Coimbatore, July 31 A month after increasing its PLR by 50 basis points to 16.5 per cent, YES Bank has taken the cue from the recent rate hike by the Reserve Bank of India to effect yet another hike of 50 bps from August 1. The PLR would now increase to 17 per cent.

The bank has also proposed to increase the fixed deposit interest rate across varying tenors. Deposits maturing between 12 and 18 months would earn 25 bps more than the existing 9.75 per cent, and the rate of return for senior citizens has been revised to 10.5 per cent from August 1.

Profit after tax increased 51 per cent to Rs 54.3 crore during the first quarter of the current fiscal compared to Rs 36 crore during the corresponding quarter of the earlier fiscal.

Its total income rose by 39.5 per cent to Rs 486.2 crore (Rs 348.5 crore). Operating profit was up 50.3 per cent to Rs 91.4 crore (60.8 crore). Its total advances grew by 45.3 per cent to Rs 10,052 crore (Rs 6,917 crore) and deposits to Rs 12,552 crore (Rs 8,640 crore) as at end June 2008.

More challenging

Commenting on the performance, its CFO and President (Financial Markets), Mr Rajat Monga admitted to the general business environment getting tougher than what it used to be a year ago. ‘Shocks from interest rate, inflation, currency volatility etc., have been a challenge for banks. the bank as a whole has managed to maintain its income and growth objective given in the challenging market environment’, he told Business Line over phone.

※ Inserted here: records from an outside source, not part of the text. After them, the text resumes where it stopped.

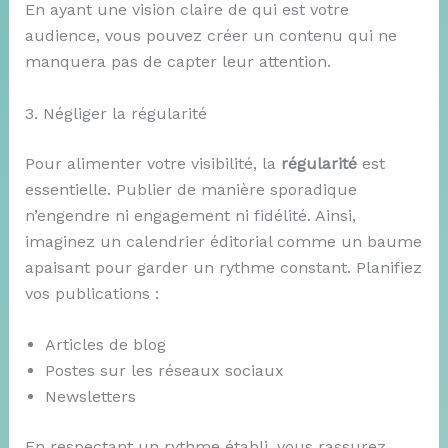
En ayant une vision claire de qui est votre
audience, vous pouvez créer un contenu qui ne
manquera pas de capter leur attention.
3. Négliger la régularité
Pour alimenter votre visibilité, la
régularité
est
essentielle. Publier de manière sporadique
n’engendre ni engagement ni fidélité. Ainsi,
imaginez un calendrier éditorial comme un baume
apaisant pour garder un rythme constant. Planifiez
vos publications :
Articles de blog
Postes sur les réseaux sociaux
Newsletters
En respectant un rythme établi, vous rassurez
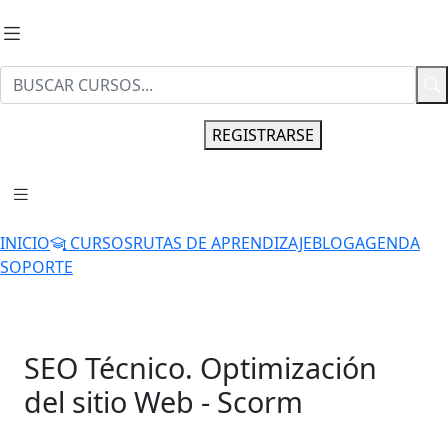
INGRESAR
REGISTRARSE
INICIO
CURSOS
RUTAS DE APRENDIZAJE
BLOG
AGENDA
SOPORTE
SEO Técnico. Optimización
del sitio Web - Scorm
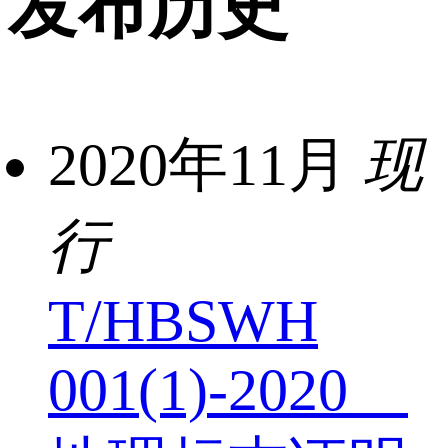
发布历史
2020年11月
现
行
T/HBSWH
001(1)-2020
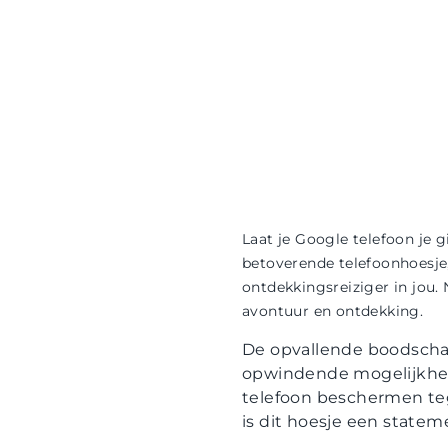
Laat je Google telefoon je 
betoverende telefoonhoesje, 
ontdekkingsreiziger in jou.
avontuur en ontdekking.
De opvallende boodschap
opwindende mogelijkhede
telefoon beschermen te
is dit hoesje een stateme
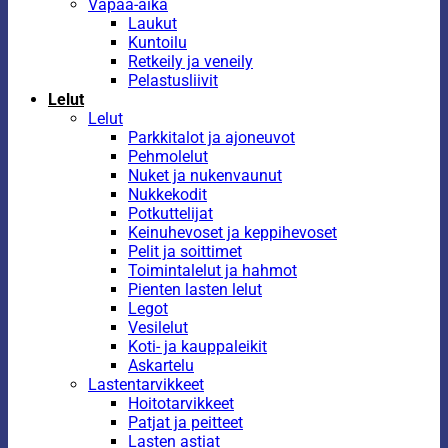
Vapaa-aika
Laukut
Kuntoilu
Retkeily ja veneily
Pelastusliivit
Lelut
Lelut
Parkkitalot ja ajoneuvot
Pehmolelut
Nuket ja nukenvaunut
Nukkekodit
Potkuttelijat
Keinuhevoset ja keppihevoset
Pelit ja soittimet
Toimintalelut ja hahmot
Pienten lasten lelut
Legot
Vesilelut
Koti- ja kauppaleikit
Askartelu
Lastentarvikkeet
Hoitotarvikkeet
Patjat ja peitteet
Lasten astiat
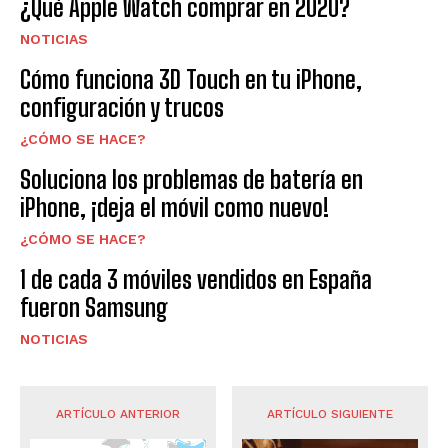
¿Qué Apple Watch comprar en 2020?
NOTICIAS
Cómo funciona 3D Touch en tu iPhone,
configuración y trucos
¿CÓMO SE HACE?
Soluciona los problemas de batería en
iPhone, ¡deja el móvil como nuevo!
¿CÓMO SE HACE?
1 de cada 3 móviles vendidos en España
fueron Samsung
NOTICIAS
ARTÍCULO ANTERIOR
ARTÍCULO SIGUIENTE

Asked to reason the increase in its operating expense to Rs 93.1 crore (Rs 67.6 crore), Mr Monga said the bank achieved a 50-per cent growth in business year-on-year. ‘The number of branches has more than doubled from 40 as at end-June last year to 101 as at end-July this year. We have strengthened our team size and general infrastructure. Costs are becoming productive; cost efficiency has improved.’

The bank has raised Rs 364 crore in a combination of perpetual tier I and Upper tier II capital towards end-June to fund its expansion plans.

According to Mr Monga, this would help add solvency to the bank’s business. Credit demand, he said appeared robust, because the systemic forces were driving credit higher. ‘If risks are managed well, then banks would be able to manage in any tight environment,’ he added

The bank is also looking at complementary initiatives that would augur well with its banking environment such as asset management company, asset reconstruction company (for which it has the approval of the banking regulator), electronic banking and private equity product among others.

“We are in the process of setting up a private equity fund. Fund raising is round the corner. At the first opportunity, we will address and demonstrate our ability. We are looking at a foreign partner,” he said and hinted at having identified a partner.

To a query, he said ‘we are not doing retail/consumer lending, because it is vulnerable to asset-price correction and interest rate shocks. The opportunity, however, appears to be closer at hand now. But we will look at parts that will complement our business such as mortgages and credit cards. These are more suited to our proposition.’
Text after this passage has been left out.